DATA:
+ + + +

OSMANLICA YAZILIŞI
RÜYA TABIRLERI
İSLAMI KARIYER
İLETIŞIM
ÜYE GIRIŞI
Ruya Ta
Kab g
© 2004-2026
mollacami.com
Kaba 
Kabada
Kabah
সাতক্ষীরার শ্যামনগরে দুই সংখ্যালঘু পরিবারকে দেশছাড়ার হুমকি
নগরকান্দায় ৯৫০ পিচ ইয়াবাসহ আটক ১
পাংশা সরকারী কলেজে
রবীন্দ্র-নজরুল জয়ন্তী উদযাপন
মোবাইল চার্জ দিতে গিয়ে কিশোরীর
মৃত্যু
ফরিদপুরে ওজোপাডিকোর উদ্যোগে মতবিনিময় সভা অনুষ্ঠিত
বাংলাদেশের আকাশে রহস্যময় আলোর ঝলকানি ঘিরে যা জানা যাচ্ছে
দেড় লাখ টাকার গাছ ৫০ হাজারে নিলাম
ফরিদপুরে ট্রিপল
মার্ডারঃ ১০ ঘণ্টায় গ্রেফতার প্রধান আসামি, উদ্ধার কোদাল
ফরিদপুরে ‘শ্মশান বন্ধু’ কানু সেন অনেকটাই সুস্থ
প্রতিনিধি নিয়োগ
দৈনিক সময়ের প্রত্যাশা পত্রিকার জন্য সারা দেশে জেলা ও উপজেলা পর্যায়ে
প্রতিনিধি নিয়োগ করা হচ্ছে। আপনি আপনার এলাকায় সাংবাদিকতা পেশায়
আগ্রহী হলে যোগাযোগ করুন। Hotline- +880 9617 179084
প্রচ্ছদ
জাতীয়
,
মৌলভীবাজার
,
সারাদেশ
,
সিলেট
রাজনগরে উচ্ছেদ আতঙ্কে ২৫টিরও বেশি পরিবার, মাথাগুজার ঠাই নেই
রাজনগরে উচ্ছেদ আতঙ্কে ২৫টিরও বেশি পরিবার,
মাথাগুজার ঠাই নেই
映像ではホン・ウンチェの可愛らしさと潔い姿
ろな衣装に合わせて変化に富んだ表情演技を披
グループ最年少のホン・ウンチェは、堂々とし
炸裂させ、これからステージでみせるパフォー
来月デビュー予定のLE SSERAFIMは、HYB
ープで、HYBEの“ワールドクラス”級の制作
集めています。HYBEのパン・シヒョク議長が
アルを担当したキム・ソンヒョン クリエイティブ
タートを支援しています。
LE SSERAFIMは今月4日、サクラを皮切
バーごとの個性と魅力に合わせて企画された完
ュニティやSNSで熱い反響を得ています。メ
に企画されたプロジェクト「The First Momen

+ + + +

DESCRIPTION OF THE TASK: The reply should hold only the lines from the beginning of the listing to the line with "দেড় লাখ টাকার গাছ ৫০ হাজারে নিলাম", both ends included, unchanged.

SOLUTION TO THIS EXERCISE:
OSMANLICA YAZILIŞI
RÜYA TABIRLERI
İSLAMI KARIYER
İLETIŞIM
ÜYE GIRIŞI
Ruya Ta
Kab g
© 2004-2026
mollacami.com
Kaba 
Kabada
Kabah
সাতক্ষীরার শ্যামনগরে দুই সংখ্যালঘু পরিবারকে দেশছাড়ার হুমকি
নগরকান্দায় ৯৫০ পিচ ইয়াবাসহ আটক ১
পাংশা সরকারী কলেজে
রবীন্দ্র-নজরুল জয়ন্তী উদযাপন
মোবাইল চার্জ দিতে গিয়ে কিশোরীর
মৃত্যু
ফরিদপুরে ওজোপাডিকোর উদ্যোগে মতবিনিময় সভা অনুষ্ঠিত
বাংলাদেশের আকাশে রহস্যময় আলোর ঝলকানি ঘিরে যা জানা যাচ্ছে
দেড় লাখ টাকার গাছ ৫০ হাজারে নিলাম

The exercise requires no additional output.